** TASK BRIEF **
Write out each record in full and exactly as given. Skip any pictures.

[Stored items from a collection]
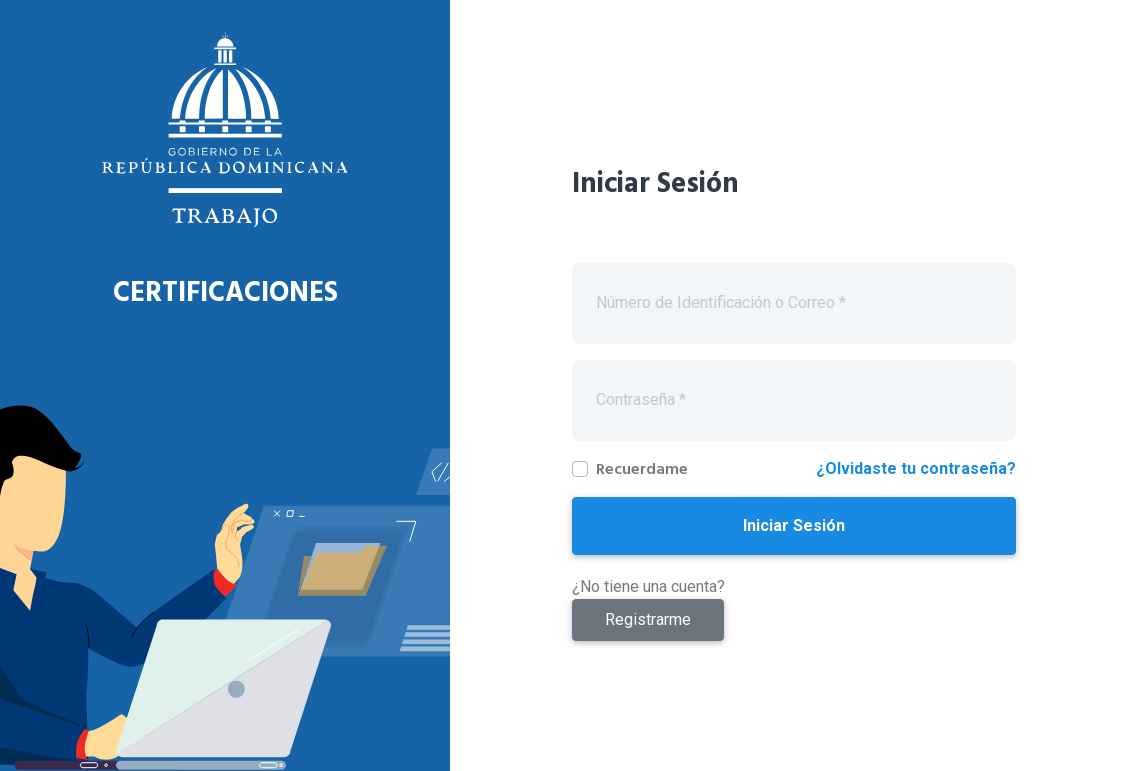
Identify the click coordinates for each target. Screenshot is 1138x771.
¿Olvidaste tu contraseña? (916, 468)
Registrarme (648, 619)
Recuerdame (642, 469)
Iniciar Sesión (794, 525)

** OUTPUT FOR THIS EXERCISE **
Identify the click coordinates for each target. Screenshot is 1138x771.
¿Olvidaste tu contraseña? (916, 468)
Registrarme (648, 619)
Recuerdame (642, 469)
Iniciar Sesión (794, 525)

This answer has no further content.